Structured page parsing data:

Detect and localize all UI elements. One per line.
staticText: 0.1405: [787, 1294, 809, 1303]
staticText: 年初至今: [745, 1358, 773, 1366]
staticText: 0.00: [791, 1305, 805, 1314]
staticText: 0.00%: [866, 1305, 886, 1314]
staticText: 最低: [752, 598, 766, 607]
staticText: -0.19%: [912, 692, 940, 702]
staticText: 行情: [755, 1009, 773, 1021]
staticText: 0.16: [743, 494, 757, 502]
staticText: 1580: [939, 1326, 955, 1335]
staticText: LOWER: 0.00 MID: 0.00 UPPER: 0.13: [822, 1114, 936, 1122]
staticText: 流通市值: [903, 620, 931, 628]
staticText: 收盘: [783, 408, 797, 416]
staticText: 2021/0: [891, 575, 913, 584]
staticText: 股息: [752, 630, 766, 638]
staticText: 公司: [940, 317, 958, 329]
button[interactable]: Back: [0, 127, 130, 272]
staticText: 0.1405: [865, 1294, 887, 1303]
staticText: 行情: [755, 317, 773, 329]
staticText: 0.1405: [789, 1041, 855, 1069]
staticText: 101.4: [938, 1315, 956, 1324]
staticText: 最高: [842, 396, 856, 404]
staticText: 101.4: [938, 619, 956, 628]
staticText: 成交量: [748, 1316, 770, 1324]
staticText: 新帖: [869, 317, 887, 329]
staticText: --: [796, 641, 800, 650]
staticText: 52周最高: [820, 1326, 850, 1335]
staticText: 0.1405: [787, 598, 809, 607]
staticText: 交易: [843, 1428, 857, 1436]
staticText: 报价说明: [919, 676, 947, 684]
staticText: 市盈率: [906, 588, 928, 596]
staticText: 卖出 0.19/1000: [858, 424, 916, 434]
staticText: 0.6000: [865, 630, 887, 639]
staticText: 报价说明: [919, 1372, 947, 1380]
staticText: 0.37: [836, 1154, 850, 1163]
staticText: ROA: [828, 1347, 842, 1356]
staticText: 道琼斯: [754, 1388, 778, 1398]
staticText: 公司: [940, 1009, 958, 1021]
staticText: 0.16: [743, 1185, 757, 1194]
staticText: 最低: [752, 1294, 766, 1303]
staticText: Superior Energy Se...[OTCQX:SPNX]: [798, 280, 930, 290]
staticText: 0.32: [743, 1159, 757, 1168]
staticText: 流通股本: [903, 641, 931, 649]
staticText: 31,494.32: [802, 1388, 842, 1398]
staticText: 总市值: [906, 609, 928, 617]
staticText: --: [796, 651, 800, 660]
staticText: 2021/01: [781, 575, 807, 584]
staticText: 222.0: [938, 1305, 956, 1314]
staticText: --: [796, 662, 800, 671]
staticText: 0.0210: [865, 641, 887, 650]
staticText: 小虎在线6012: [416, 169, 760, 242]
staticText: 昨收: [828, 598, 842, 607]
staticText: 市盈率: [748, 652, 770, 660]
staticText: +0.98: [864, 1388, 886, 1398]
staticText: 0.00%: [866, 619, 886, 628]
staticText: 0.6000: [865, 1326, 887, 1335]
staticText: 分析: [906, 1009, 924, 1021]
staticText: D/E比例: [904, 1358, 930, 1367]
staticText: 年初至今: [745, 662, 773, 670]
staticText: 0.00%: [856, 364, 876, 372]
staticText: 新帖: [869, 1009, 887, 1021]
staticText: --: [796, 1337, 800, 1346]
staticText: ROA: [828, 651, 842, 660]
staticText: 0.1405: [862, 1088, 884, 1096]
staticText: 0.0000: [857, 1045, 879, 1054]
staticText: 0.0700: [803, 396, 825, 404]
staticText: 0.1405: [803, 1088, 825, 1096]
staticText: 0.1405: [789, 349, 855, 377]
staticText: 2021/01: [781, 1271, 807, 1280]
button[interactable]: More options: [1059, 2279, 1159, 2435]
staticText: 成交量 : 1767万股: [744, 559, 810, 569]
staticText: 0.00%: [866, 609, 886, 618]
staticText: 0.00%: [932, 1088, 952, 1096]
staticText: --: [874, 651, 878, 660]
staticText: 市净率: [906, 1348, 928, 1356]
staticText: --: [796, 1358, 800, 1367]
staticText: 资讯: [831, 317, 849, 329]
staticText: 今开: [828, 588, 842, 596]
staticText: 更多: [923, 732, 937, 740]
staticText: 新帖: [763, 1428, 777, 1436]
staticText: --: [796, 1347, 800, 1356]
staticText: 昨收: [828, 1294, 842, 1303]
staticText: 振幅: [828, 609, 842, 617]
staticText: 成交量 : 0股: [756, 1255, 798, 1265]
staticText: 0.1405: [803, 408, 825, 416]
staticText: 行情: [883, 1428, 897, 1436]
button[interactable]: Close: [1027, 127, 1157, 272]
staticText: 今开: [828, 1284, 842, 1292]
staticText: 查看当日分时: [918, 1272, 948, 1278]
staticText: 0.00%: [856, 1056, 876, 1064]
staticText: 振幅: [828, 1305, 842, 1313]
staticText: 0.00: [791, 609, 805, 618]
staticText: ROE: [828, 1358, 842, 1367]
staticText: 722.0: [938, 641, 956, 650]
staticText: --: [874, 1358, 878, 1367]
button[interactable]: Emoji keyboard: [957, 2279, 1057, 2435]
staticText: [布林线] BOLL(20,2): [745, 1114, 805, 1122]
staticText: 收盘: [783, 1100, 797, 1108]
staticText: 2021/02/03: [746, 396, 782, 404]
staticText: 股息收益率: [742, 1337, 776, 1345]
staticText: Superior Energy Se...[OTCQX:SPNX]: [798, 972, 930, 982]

**Action item**
Search the data for the string "interactable" and copy each line where it appears.

**Output**
button[interactable]: Back: [0, 127, 130, 272]
button[interactable]: More options: [1059, 2279, 1159, 2435]
button[interactable]: Close: [1027, 127, 1157, 272]
button[interactable]: Emoji keyboard: [957, 2279, 1057, 2435]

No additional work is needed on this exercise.